• [TRY IT]: Each line of the data must be given back verbatim, with pictures removed.

Dataset records:
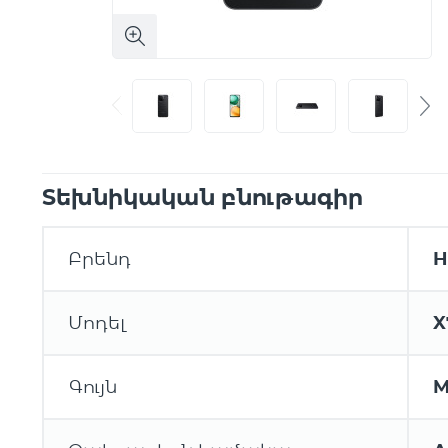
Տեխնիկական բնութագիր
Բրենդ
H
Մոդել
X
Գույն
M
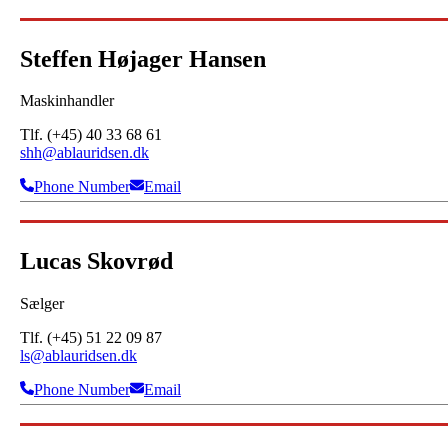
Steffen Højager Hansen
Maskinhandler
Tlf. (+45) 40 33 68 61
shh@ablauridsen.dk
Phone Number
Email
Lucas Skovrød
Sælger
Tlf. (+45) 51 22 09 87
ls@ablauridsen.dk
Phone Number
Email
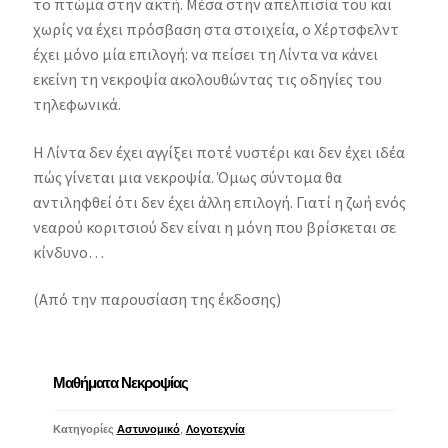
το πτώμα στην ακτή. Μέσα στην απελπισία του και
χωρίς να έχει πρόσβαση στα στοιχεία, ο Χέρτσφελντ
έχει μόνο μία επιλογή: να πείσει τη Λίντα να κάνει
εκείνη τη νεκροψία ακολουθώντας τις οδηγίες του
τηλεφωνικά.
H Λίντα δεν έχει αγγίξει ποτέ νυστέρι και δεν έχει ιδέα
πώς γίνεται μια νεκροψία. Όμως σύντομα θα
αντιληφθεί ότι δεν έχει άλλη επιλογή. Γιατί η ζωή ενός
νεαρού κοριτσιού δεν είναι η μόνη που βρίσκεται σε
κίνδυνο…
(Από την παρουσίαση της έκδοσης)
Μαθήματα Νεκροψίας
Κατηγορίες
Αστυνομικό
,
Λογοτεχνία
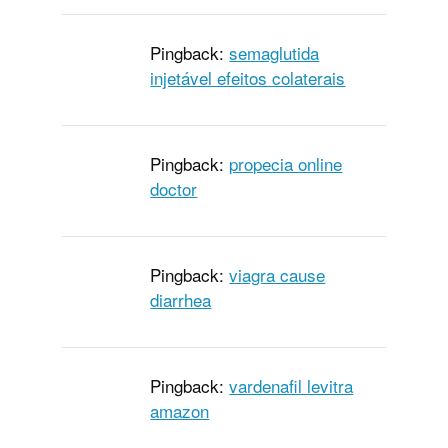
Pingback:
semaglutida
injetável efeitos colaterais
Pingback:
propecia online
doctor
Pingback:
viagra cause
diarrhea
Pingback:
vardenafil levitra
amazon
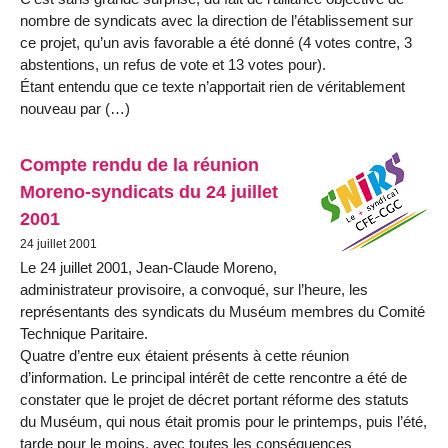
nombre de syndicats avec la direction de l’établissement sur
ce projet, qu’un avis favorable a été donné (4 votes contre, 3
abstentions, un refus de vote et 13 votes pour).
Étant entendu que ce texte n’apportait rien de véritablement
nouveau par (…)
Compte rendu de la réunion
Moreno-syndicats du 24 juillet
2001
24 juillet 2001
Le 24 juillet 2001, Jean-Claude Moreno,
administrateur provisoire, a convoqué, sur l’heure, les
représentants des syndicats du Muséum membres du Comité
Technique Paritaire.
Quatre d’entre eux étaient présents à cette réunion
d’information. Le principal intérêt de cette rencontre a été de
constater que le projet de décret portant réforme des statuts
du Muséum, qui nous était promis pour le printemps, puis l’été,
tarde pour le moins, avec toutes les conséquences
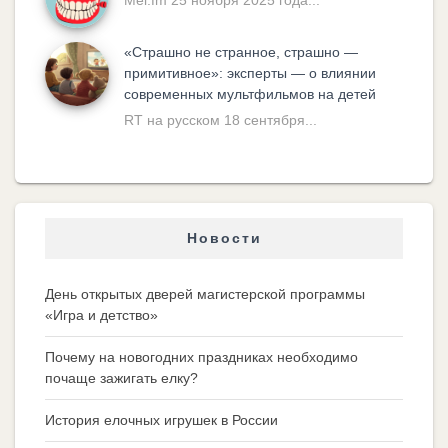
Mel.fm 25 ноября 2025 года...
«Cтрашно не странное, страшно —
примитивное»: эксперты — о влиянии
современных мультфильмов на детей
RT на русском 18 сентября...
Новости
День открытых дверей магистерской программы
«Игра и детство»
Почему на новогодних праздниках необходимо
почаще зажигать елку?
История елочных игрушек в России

• [WRITTEN REPLY]:
Տեխնիկական բնութագիր
Բրենդ
H
Մոդել
X
Գույն
M
Steffen Højager Hansen
Maskinhandler
Tlf. (+45) 40 33 68 61
shh@ablauridsen.dk
Phone Number
Email
Lucas Skovrød
Sælger
Tlf. (+45) 51 22 09 87
ls@ablauridsen.dk
Phone Number
Email
το πτώμα στην ακτή. Μέσα στην απελπισία του και
χωρίς να έχει πρόσβαση στα στοιχεία, ο Χέρτσφελντ
έχει μόνο μία επιλογή: να πείσει τη Λίντα να κάνει
εκείνη τη νεκροψία ακολουθώντας τις οδηγίες του
τηλεφωνικά.
H Λίντα δεν έχει αγγίξει ποτέ νυστέρι και δεν έχει ιδέα
πώς γίνεται μια νεκροψία. Όμως σύντομα θα
αντιληφθεί ότι δεν έχει άλλη επιλογή. Γιατί η ζωή ενός
νεαρού κοριτσιού δεν είναι η μόνη που βρίσκεται σε
κίνδυνο…
(Από την παρουσίαση της έκδοσης)
Μαθήματα Νεκροψίας
Κατηγορίες
Αστυνομικό
,
Λογοτεχνία
Pingback:
semaglutida
injetável efeitos colaterais
Pingback:
propecia online
doctor
Pingback:
viagra cause
diarrhea
Pingback:
vardenafil levitra
amazon
nombre de syndicats avec la direction de l’établissement sur
ce projet, qu’un avis favorable a été donné (4 votes contre, 3
abstentions, un refus de vote et 13 votes pour).
Étant entendu que ce texte n’apportait rien de véritablement
nouveau par (…)
Compte rendu de la réunion
Moreno-syndicats du 24 juillet
2001
24 juillet 2001
Le 24 juillet 2001, Jean-Claude Moreno,
administrateur provisoire, a convoqué, sur l’heure, les
représentants des syndicats du Muséum membres du Comité
Technique Paritaire.
Quatre d’entre eux étaient présents à cette réunion
d’information. Le principal intérêt de cette rencontre a été de
constater que le projet de décret portant réforme des statuts
du Muséum, qui nous était promis pour le printemps, puis l’été,
tarde pour le moins, avec toutes les conséquences
Mel.fm 25 ноября 2025 года...
«Cтрашно не странное, страшно —
примитивное»: эксперты — о влиянии
современных мультфильмов на детей
RT на русском 18 сентября...
Новости
День открытых дверей магистерской программы
«Игра и детство»
Почему на новогодних праздниках необходимо
почаще зажигать елку?
История елочных игрушек в России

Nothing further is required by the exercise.